TRACY N. v. Department of Educ., Hawaii

715 F. Supp. 2d 1093, 2010 U.S. Dist. LEXIS 50836, 2010 WL 2076938
CourtDistrict Court, D. Hawaii
DecidedMay 21, 2010
DocketCiv. 09-00513 ACK-LEK
StatusPublished
Cited by5 cases

This text of 715 F. Supp. 2d 1093 (TRACY N. v. Department of Educ., Hawaii) is published on Counsel Stack Legal Research, covering District Court, D. Hawaii primary law. Counsel Stack provides free access to over 12 million legal documents including statutes, case law, regulations, and constitutions.

Bluebook
TRACY N. v. Department of Educ., Hawaii, 715 F. Supp. 2d 1093, 2010 U.S. Dist. LEXIS 50836, 2010 WL 2076938 (D. Haw. 2010).

Opinion

ORDER AFFIRMING THE HEARING OFFICER’S DECISION

ALAN C. KAY, Senior District Judge.

BACKGROUND

I. Legal Background

The Individuals with Disabilities Education Act (“IDEA”) was enacted by Congress to, among other things, “ensure that all children with disabilities have available to them a free appropriate public education (“FAPE”) that emphasizes special education and related services designed to meet their unique needs ... [and] to ensure that the rights of children with disabilities and parents of such children are protected.” 20 U.S.C. § 1400(d)(1)(A) & (B). The IDEA provides federal money to state and local education agencies to assist them in educating disabled children, on the condition that the state and local agencies implement the substantive and procedural requirements of the IDEA. See Robb v. Bethel Sch.
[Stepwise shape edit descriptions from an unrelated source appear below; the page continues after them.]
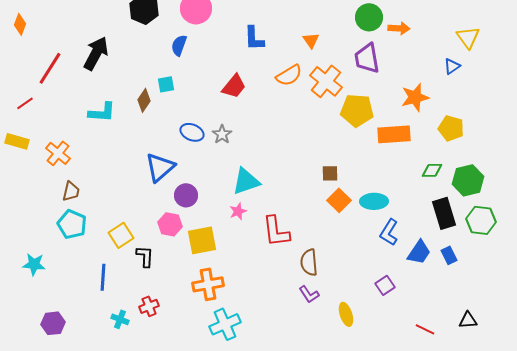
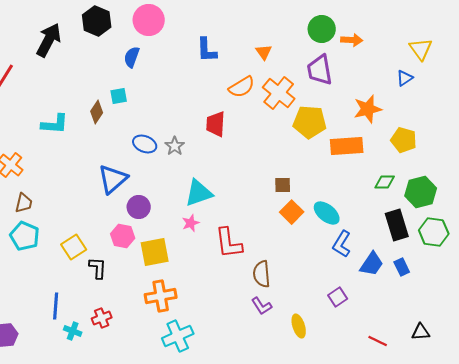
black arrow: (96, 53) -> (49, 40), moved
red trapezoid: (234, 86) -> (216, 124), moved, turned 144
cyan ellipse: (374, 201) -> (327, 213), turned 40
blue line: (103, 277) -> (56, 306), moved

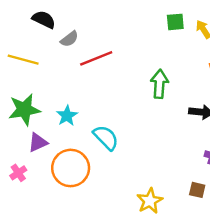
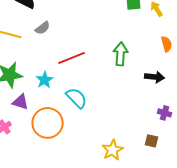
gray semicircle: (69, 39) -> (43, 28), moved
red line: (96, 58) -> (72, 58), moved
purple triangle: (38, 142) -> (21, 102), turned 42

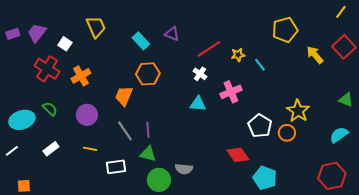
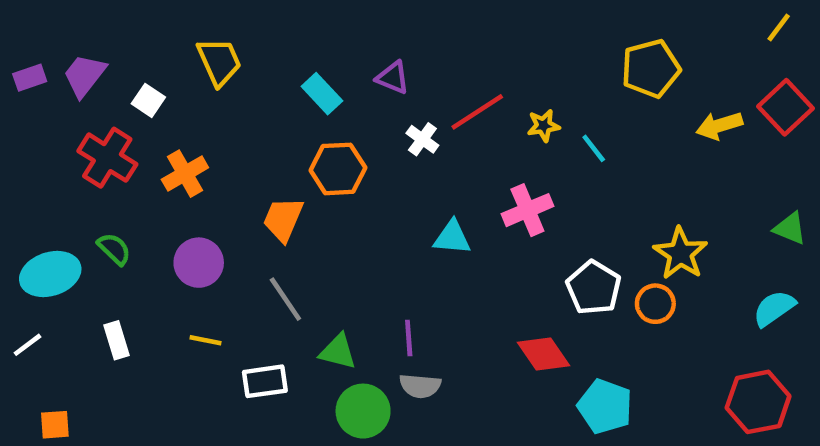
yellow arrow: (315, 55) -> (719, 126), turned -66
white cross: (200, 74) -> (422, 139), moved
purple line: (148, 130) -> (409, 338), moved
white rectangle: (51, 149) -> (116, 340), turned -70

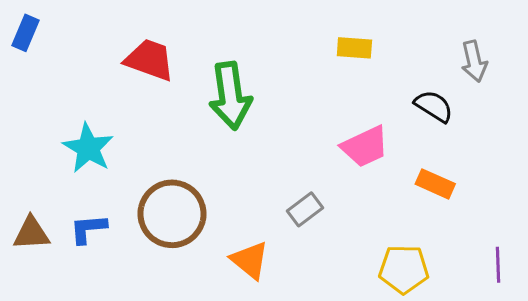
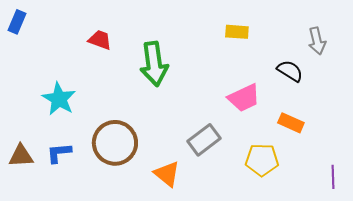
red trapezoid: (150, 60) -> (100, 40), size x0.7
gray rectangle: (305, 209) -> (204, 140), size x1.4
yellow pentagon: (404, 269) -> (262, 160), moved

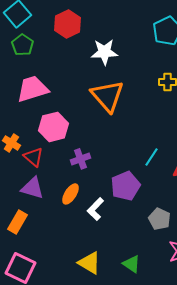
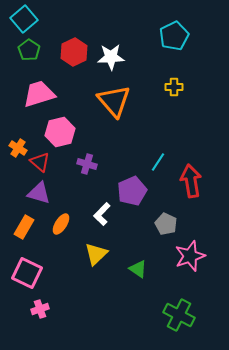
red hexagon: (67, 24) -> (74, 52), moved
purple cross: (80, 159) -> (87, 164), turned 36
orange ellipse: (70, 194) -> (61, 224), moved
yellow triangle: (89, 263) -> (96, 254), moved, turned 45

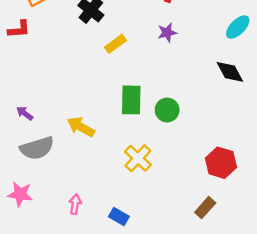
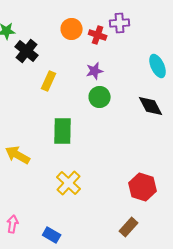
cyan ellipse: (238, 27) -> (158, 66), turned -70
yellow rectangle: (116, 44) -> (49, 81), turned -30
green circle: (167, 110) -> (100, 97), moved

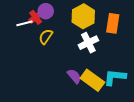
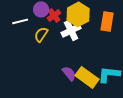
red cross: (36, 17) -> (54, 15), moved
white cross: (88, 43) -> (71, 30), moved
Dist. # JpOS, 308 F.3d 1047, 1049 (9th Cir.2002).

Under the IDEA, state and local education agencies are required to identify children with disabilities and develop an annual individualized education program (“IEP”) for every child. 20 U.S.C. § 1414. An IEP is a comprehensive document developed by a team of parents, teachers, and other school administrators setting out the goals for the child, and designating the special education and related services that are necessary to reach those goals. Id. § 1414(d). The IDEA also provides procedural safeguards to permit parental involvement in all matters concerning the child’s educational program, including an opportunity for an impartial due process hearing for complaints, and allows parents to obtain administrative and judicial review of decisions they deem unsatisfactory or inappropriate. Robb, 308 F.3d at 1049.

*1096 II. Procedural Background

Tracy N. (“Mother”), in her capacity as parent and legal guardian of Nickalas N. (“Student”) (collectively “Plaintiffs”), have sued the State of Hawai’i, Department of Education (“DOE” or “Defendant”), for allegedly denying Student the FAPE to which he is entitled under the IDEA, 20 U.S.C. §§ 1400-1487 (2005).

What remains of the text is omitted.